My guess is that in the short term despite drops in credit cost, credit will continue to be hard to get and many businesses will fail because of that. The governments of the world will step in to regulate issuance of credit instruments to leverage debt. Multi layer financial companies will be forced to separate in order not to such clients into too many investment instruments they do not understand or that would create too much debt.
There may be a move to exert more control over central banks. If this happens you may be sure the printing presses green button will be taped over and eventually there will be catastrophic inflation and eventual world wide collapse and failure of the monetary system.
Unless they outlaw gold, it will being to rise as a currency. The Dinar is the only currency I really trust.

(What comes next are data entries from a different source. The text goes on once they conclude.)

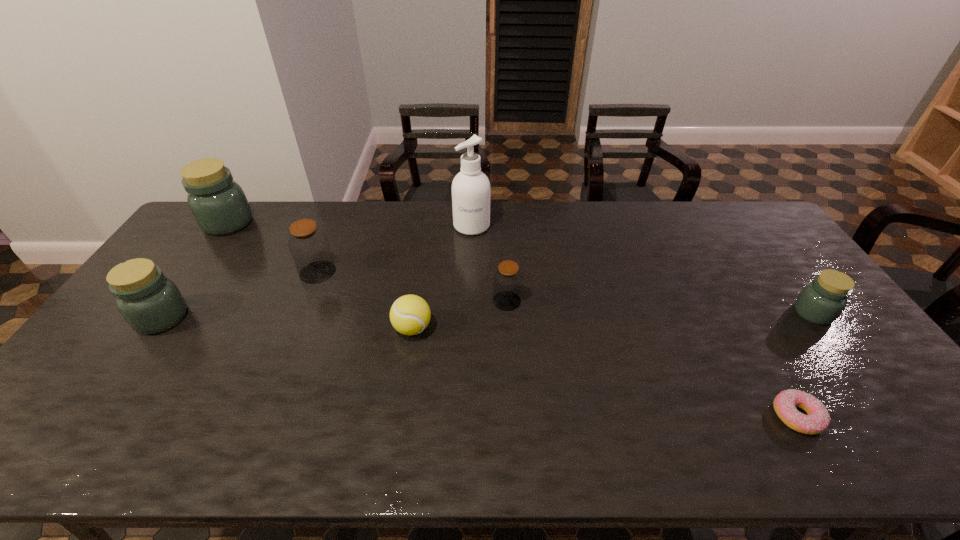 The image size is (960, 540). I want to click on vacant position in the image that satisfies the following two spatial constraints: 1. on the front side of the doughnut; 2. on the left side of the second shortest object, so click(399, 416).

Find the location of a particular element. vacant space that satisfies the following two spatial constraints: 1. on the front label of the cleansing agent; 2. on the left side of the rightmost green jar is located at coordinates (469, 313).

Find the location of a particular element. This screenshot has height=540, width=960. vacant space that satisfies the following two spatial constraints: 1. on the front side of the third farthest object; 2. on the left side of the nearest object is located at coordinates (x=260, y=416). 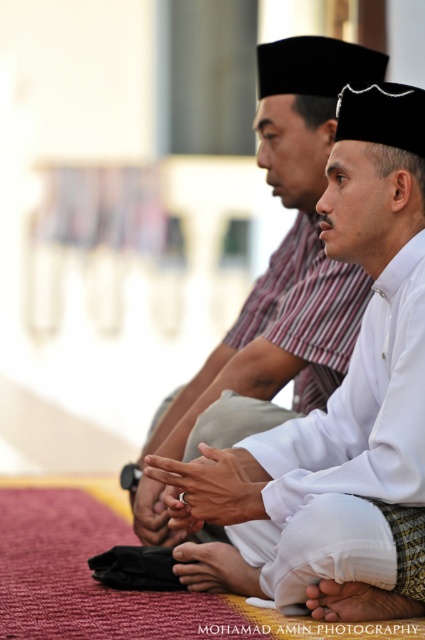 Question: Does white matte shirt at center have a greater width compared to white matte hand at lower center?

Choices:
 (A) yes
 (B) no

Answer: (A)

Question: Is white matte shirt at center to the left of white matte hand at lower center from the viewer's perspective?

Choices:
 (A) no
 (B) yes

Answer: (B)

Question: Does white matte ring at center lie behind white matte hand at center?

Choices:
 (A) no
 (B) yes

Answer: (A)

Question: Which point is closer to the camera?

Choices:
 (A) (221, 451)
 (B) (260, 65)

Answer: (A)

Question: Which object appears closest to the camera in this image?

Choices:
 (A) white matte hand at lower center
 (B) white matte ring at center

Answer: (B)

Question: Which point is farther from the camera taking this photo?

Choices:
 (A) (278, 589)
 (B) (238, 561)
 (C) (147, 468)
 (D) (391, 609)

Answer: (B) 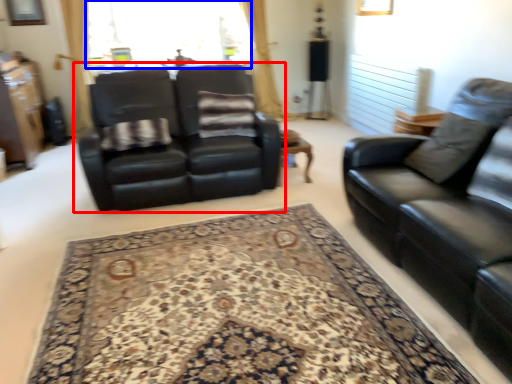 Question: Which of the following is the farthest to the observer, studio couch (highlighted by a red box) or window screen (highlighted by a blue box)?

Choices:
 (A) studio couch
 (B) window screen

Answer: (B) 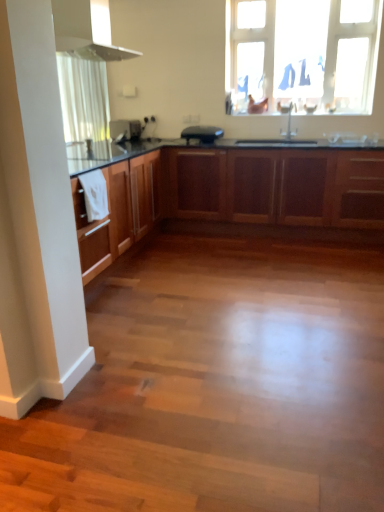 Locate an element on the screen. vacant space positioned to the left of satin nickel faucet at upper center is located at coordinates click(264, 143). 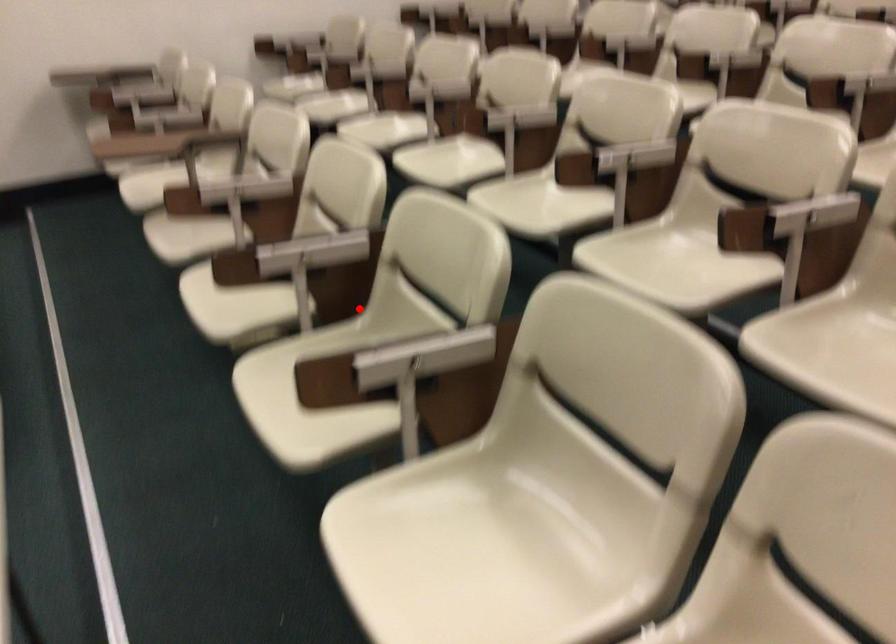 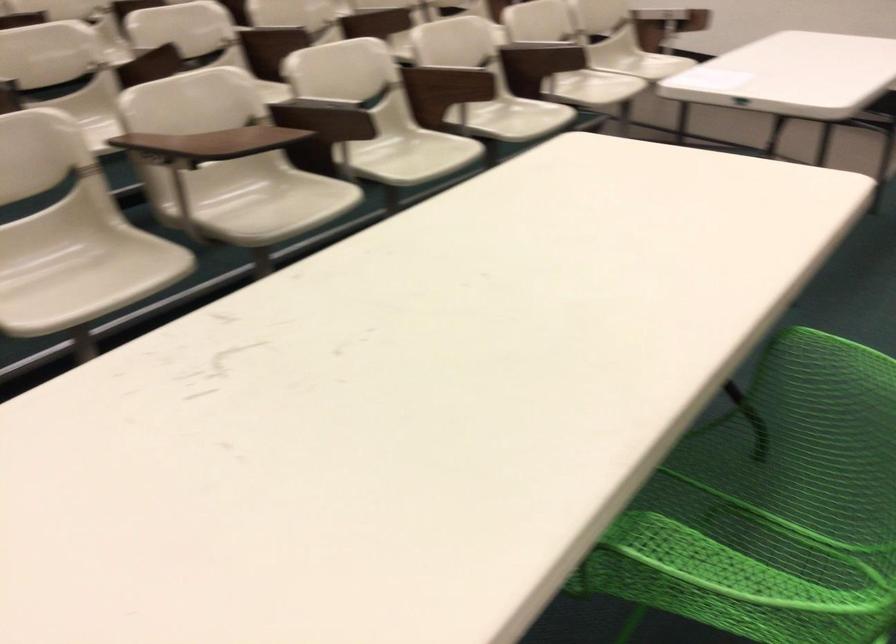 Question: I am providing you with two images of the same scene from different viewpoints. In image1, a red point is highlighted. Considering the same 3D point in image2, which of the following is correct?

Choices:
 (A) It is closer
 (B) It is farther

Answer: (B) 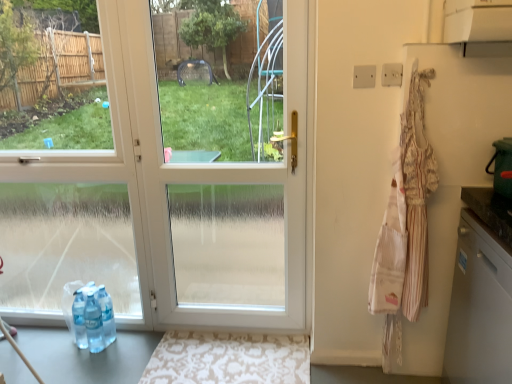 Question: Is white glossy door at center not within white glossy dishwasher at right?

Choices:
 (A) no
 (B) yes

Answer: (B)

Question: Is white glossy door at center wider than white glossy dishwasher at right?

Choices:
 (A) yes
 (B) no

Answer: (B)

Question: From the image's perspective, is white glossy door at center beneath white glossy dishwasher at right?

Choices:
 (A) no
 (B) yes

Answer: (A)

Question: Is white glossy door at center surrounding white glossy dishwasher at right?

Choices:
 (A) yes
 (B) no

Answer: (B)

Question: Are white glossy door at center and white glossy dishwasher at right beside each other?

Choices:
 (A) yes
 (B) no

Answer: (B)

Question: Considering the relative positions of white glossy door at center and white glossy dishwasher at right in the image provided, is white glossy door at center to the right of white glossy dishwasher at right from the viewer's perspective?

Choices:
 (A) no
 (B) yes

Answer: (A)

Question: Is striped cotton apron at right located within beige damask rug at lower center?

Choices:
 (A) yes
 (B) no

Answer: (B)

Question: From the image's perspective, would you say beige damask rug at lower center is positioned over striped cotton apron at right?

Choices:
 (A) yes
 (B) no

Answer: (B)

Question: Does beige damask rug at lower center have a lesser width compared to striped cotton apron at right?

Choices:
 (A) yes
 (B) no

Answer: (B)

Question: From a real-world perspective, is beige damask rug at lower center positioned under striped cotton apron at right based on gravity?

Choices:
 (A) yes
 (B) no

Answer: (A)

Question: Is beige damask rug at lower center next to striped cotton apron at right?

Choices:
 (A) yes
 (B) no

Answer: (B)

Question: Is beige damask rug at lower center outside of striped cotton apron at right?

Choices:
 (A) no
 (B) yes

Answer: (B)

Question: Does striped cotton apron at right turn towards white glossy door at center?

Choices:
 (A) no
 (B) yes

Answer: (A)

The governments of the world are trapped in a quandary. The are in an inextricable situation. Everything that spells wealth in their nations is bought on long term payment plans which are very vulnerable to changes in interest. At the same time, families who are at the root of generating the demand that makes the G76 nations powerful are now workign two to a household and an inordinate amount of their income is going on food, fuel and rent. There is little left over. Increase the family payments and you have disaster. There is no room to double interest rates with GM or the American family. But at present rates the increase in the money supply means constantly rising prices. Incomes cannot cope with this inflationary pressure. Do the G7 nations decrease the money supply by increasing interest rates and thereby make everyone bankrupt? OR rise Wiemar type inflation? Hobbes choice? It is no time for austerity. You do that before you get runaway inflation.
The conservatives in Canada did the right thing both under Mulroney and Harper. They paid down the deficit, and decreased inflation. Fundamentally that leaves Canada in a much better place. If we just did not have such a regulatory nightmare, we would have a growing economy. Fat chance of that if the US economy goes south.
The only thing saving Canada right now is its oil and gas. They are paying they bills. The Tar Sands may save America's ass, and if we can give Chavez the boot, and get their heavy oil developed it could save that country too.
Gold and metals could have put a substantial bottom line boost to Canada's foreign exchange. At one time it was a much larger part of our economy. We let it languish with bad gov't policies and luddite attitudes of our snivel service. We are in no position manpower, training or financial to ramp up our industry. We don't have the miners, the money, the drill database or the markets to develop orebodies. Our biggest miners are owned by foreigners. Their attitude is to sell all the assets they can. They actually have some pretty attractive assets. I know of two base metal assets that exceed 14 billion in metal value even at today's prices and they are lying fallow. For sale. Believe it or not. And one has ALL the infrastructure! They will never be mined. Regs, money, etc.. Where is a body going to get 150 million to develop a base metal mine in the Arctic or even 300 miles from Toronto? and base metals are now falling fast due to hedge fund problems. I don't know if we can ever say to the Chinese, "I know the Comex says $1.80 in copper, but you and I know that is irrelevant, if you want to buy 30,000 tons of the stuff per year, we want $5,000 US per ton."
If we could get $2.50 that would be $3.00 CDN anyway.